Greig shares that Sammy’s darkest valley was in the MRI tube. “When you’re lying for half an hour in a tube that is determining your fate, you are utterly alone. The first time she went into the MRI scanner, she vomited, she was so terrified,” shares Greig. “The second time she went in, she memorised Psalm 91 and recited it in her head over and over. She said, ‘I experienced God’s presence in there with me.’”

Greig encourages, “God’s not insecure as to whether we or others believe in him. Our job is not to do his PR. It’s to be truthful about our experience and cling to him.”

When it feels hopeless

In the midst of Sammy being rushed in and out of hospital, their youngest son Danny, who was only a baby, got chickenpox. “It was the worst thing ever. He had those little itchy spots all over his eyelids and his nose. And so of course he’d scream and cry,” Greig recalls.

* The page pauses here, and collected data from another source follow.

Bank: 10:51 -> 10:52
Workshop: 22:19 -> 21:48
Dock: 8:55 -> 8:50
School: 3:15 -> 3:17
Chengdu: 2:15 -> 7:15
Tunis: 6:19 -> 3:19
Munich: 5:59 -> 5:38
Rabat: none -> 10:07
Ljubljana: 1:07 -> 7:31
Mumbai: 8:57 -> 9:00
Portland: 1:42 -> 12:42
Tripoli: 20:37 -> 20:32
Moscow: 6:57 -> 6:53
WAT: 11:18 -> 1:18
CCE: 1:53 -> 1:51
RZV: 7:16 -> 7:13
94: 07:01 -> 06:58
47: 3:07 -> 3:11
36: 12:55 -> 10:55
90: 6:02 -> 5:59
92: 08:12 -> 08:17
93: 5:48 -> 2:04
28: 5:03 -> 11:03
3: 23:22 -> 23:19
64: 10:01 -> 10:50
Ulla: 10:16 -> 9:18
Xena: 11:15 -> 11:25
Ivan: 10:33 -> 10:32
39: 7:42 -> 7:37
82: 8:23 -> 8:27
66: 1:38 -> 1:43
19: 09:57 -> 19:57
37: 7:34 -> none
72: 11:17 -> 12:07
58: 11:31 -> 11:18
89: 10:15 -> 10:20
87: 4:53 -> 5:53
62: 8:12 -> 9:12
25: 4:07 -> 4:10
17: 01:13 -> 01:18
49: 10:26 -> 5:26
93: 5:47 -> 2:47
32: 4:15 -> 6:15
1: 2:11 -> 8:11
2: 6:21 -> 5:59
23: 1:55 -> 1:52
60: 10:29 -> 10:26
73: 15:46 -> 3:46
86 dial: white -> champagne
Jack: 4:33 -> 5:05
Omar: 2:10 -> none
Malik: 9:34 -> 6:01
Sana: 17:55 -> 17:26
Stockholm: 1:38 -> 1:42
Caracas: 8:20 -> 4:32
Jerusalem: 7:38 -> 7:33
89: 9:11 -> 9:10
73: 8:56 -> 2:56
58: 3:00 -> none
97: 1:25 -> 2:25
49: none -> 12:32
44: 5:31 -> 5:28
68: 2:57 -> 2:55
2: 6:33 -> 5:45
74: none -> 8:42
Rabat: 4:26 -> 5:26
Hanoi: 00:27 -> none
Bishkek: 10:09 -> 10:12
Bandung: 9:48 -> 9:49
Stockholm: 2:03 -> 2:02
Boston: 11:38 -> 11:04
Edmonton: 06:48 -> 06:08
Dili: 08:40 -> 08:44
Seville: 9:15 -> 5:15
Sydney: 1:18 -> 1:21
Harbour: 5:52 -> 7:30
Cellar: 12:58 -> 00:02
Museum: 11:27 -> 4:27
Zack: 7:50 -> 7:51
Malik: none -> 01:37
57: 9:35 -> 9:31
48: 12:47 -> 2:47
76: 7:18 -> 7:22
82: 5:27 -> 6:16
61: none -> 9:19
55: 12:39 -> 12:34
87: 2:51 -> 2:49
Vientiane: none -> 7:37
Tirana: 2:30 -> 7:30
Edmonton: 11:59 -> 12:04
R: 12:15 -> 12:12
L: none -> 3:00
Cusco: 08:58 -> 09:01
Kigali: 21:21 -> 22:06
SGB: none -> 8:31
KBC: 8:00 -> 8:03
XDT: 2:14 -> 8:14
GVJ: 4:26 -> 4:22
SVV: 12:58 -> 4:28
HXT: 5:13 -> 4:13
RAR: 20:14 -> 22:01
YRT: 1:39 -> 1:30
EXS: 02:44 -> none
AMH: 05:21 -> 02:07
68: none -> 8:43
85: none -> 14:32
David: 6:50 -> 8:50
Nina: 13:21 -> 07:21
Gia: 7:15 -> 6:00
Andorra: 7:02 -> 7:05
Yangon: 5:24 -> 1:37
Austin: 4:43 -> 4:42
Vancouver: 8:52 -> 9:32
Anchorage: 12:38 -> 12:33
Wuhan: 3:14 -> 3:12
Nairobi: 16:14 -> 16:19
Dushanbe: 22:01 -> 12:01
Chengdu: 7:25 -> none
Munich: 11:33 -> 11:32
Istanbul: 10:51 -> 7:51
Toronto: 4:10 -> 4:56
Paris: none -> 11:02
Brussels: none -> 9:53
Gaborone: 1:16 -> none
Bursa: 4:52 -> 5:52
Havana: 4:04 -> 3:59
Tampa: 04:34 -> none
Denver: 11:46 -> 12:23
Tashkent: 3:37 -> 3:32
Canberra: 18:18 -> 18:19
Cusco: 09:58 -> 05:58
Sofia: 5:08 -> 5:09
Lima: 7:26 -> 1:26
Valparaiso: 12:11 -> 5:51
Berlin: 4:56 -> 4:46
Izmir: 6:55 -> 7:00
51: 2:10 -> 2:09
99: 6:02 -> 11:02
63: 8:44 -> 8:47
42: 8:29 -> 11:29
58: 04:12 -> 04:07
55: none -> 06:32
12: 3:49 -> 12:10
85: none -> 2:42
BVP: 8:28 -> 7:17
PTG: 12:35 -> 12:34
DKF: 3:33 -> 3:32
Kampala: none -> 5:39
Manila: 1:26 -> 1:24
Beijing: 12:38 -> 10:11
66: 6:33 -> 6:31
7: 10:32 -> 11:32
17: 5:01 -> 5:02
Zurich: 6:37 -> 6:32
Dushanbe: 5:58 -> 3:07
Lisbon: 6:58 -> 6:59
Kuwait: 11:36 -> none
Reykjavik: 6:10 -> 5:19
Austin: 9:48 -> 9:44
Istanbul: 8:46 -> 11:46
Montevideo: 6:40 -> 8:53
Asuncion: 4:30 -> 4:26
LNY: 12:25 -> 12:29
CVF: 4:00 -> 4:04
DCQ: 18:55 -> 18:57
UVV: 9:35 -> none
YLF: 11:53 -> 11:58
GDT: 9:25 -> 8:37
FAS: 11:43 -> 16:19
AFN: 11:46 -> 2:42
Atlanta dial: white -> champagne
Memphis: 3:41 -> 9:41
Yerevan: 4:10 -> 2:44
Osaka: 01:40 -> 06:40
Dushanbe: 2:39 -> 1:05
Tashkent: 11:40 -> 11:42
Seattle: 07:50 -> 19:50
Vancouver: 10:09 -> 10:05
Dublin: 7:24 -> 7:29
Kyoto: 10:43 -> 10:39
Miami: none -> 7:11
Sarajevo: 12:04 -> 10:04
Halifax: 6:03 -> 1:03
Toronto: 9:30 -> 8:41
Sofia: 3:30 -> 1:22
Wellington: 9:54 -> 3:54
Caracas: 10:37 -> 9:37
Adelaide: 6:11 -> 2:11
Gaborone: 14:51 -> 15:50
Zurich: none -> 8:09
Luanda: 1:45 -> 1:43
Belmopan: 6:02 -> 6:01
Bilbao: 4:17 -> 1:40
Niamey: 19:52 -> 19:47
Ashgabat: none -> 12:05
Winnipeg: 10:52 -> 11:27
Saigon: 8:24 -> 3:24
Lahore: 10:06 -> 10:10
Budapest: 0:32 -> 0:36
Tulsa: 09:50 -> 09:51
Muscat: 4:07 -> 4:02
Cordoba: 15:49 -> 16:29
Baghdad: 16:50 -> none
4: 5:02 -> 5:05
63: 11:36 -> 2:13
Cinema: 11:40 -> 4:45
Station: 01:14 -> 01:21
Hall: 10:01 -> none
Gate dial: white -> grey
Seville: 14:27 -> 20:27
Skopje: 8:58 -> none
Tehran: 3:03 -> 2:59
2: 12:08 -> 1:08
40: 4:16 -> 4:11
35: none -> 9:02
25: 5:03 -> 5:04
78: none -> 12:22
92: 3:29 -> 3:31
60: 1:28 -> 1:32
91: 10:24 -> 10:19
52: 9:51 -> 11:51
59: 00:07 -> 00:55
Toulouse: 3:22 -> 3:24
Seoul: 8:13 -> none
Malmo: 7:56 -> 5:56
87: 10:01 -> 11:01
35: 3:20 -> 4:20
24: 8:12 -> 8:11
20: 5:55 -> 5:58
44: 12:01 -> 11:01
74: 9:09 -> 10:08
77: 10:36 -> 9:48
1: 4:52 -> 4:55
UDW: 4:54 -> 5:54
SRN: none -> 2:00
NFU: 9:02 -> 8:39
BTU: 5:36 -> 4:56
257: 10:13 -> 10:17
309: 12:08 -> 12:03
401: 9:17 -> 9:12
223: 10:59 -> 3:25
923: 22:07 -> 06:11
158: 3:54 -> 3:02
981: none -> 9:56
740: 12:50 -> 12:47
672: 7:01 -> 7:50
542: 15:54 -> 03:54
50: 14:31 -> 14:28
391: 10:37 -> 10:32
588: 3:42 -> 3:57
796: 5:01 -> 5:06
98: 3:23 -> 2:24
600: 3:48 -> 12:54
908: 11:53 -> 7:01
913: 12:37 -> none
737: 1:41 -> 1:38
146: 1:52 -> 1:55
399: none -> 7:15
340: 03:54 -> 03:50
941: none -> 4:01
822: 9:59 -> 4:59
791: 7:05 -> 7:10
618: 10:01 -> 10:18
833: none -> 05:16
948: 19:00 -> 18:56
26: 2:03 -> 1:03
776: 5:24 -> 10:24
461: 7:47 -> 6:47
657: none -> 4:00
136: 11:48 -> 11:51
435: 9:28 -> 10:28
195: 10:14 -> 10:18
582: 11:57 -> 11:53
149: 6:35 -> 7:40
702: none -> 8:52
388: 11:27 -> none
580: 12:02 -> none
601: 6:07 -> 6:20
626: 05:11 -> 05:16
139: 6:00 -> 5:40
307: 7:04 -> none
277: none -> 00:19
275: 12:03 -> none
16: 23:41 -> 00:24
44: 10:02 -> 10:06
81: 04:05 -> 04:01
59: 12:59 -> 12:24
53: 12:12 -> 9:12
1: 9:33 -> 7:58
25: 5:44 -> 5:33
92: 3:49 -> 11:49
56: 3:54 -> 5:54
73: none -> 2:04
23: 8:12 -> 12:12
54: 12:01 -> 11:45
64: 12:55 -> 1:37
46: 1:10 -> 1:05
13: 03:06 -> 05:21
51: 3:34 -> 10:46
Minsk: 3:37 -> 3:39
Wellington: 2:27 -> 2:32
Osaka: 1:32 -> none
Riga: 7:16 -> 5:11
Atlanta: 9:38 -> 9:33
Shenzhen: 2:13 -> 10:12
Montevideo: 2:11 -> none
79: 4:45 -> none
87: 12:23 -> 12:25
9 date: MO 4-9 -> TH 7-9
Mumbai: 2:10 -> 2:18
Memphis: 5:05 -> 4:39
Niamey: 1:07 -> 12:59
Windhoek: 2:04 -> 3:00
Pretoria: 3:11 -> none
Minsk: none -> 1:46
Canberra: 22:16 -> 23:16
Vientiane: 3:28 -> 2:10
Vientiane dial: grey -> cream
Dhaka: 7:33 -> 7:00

“I had no way of telling this little baby, ‘this too shall pass.’ I had no way of telling him that, apparently, it’s quite good for a baby to get chickenpox as they develop some immunity. All I could do was hold Danny in my arms as he screamed, until he fell asleep in my arms.”

“Press on in prayer, be it with mighty words or aching sighs.”

Greig acknowledges the times when we are hurting so badly that we don’t know when or if we will ever feel better again. “Those are the times when we need to allow our Heavenly Father to hold us, even though our instincts may be to push him away,” he says.

Corrie Ten Boom’s father used to say to her, “When you’re on a train in a long, dark tunnel, this is not the time to get off the train.” Pete Greig says to anyone who feels hopeless in their situation, “‘May the God of hope fill you with all joy and peace as you trust in him, so that you may overflow with hope by the power of the Holy Spirit’ (Romans 15:13). Do not give up. Allow God to lead you through your valley and press on in prayer, be it with mighty words or aching sighs.”